_Prompt_
Output the listing word for word, minus images.

━━━━━━━━━━━━━━━━

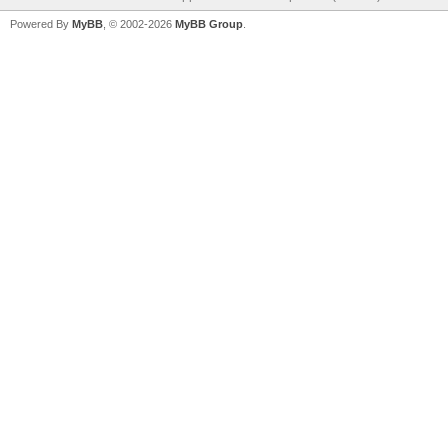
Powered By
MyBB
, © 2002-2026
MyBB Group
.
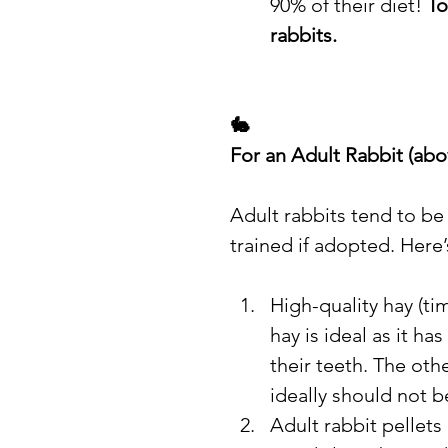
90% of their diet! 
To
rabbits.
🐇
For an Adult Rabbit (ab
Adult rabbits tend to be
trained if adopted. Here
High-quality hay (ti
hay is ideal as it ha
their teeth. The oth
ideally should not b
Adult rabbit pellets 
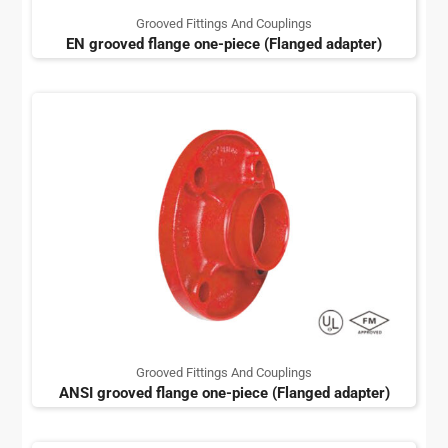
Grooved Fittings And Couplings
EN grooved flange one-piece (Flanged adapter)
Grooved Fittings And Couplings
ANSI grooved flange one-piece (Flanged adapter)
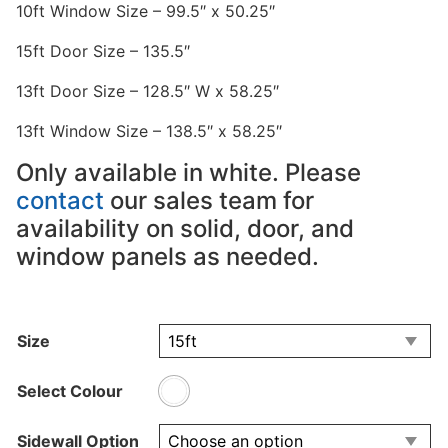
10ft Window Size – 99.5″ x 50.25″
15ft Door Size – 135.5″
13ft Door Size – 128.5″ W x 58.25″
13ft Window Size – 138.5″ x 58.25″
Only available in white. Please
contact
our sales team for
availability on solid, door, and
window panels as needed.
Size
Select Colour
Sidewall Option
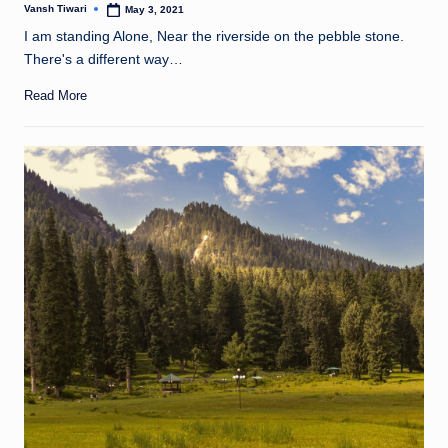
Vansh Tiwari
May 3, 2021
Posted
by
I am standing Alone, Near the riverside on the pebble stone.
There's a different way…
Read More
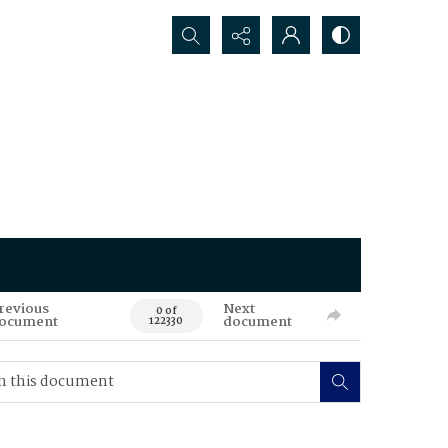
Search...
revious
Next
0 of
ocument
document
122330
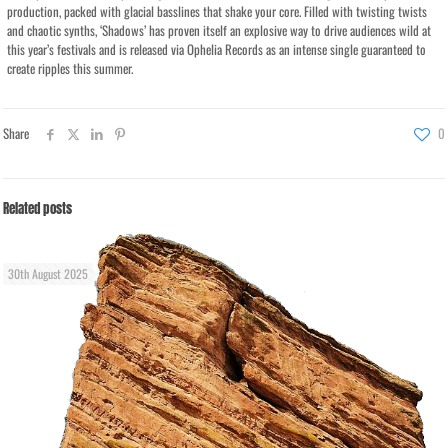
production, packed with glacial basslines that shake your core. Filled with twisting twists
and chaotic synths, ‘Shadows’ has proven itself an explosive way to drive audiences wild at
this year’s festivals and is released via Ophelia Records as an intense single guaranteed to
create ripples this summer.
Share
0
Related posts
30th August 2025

━━━━━━━━━━━━━━━━

_Reply_
Powered By
MyBB
, © 2002-2026
MyBB Group
.
90% of their diet! 
To
rabbits.
🐇
For an Adult Rabbit (ab
Adult rabbits tend to be
trained if adopted. Here
High-quality hay (ti
hay is ideal as it ha
their teeth. The oth
ideally should not b
Adult rabbit pellets 
Grooved Fittings And Couplings
EN grooved flange one-piece (Flanged adapter)
Grooved Fittings And Couplings
ANSI grooved flange one-piece (Flanged adapter)
10ft Window Size – 99.5″ x 50.25″
15ft Door Size – 135.5″
13ft Door Size – 128.5″ W x 58.25″
13ft Window Size – 138.5″ x 58.25″
Only available in white. Please
contact
our sales team for
availability on solid, door, and
window panels as needed.
Size
Select Colour
Sidewall Option
Vansh Tiwari
May 3, 2021
Posted
by
I am standing Alone, Near the riverside on the pebble stone.
There's a different way…
Read More
Search...
revious
Next
0 of
ocument
document
122330
production, packed with glacial basslines that shake your core. Filled with twisting twists
and chaotic synths, ‘Shadows’ has proven itself an explosive way to drive audiences wild at
this year’s festivals and is released via Ophelia Records as an intense single guaranteed to
create ripples this summer.
Share
0
Related posts
30th August 2025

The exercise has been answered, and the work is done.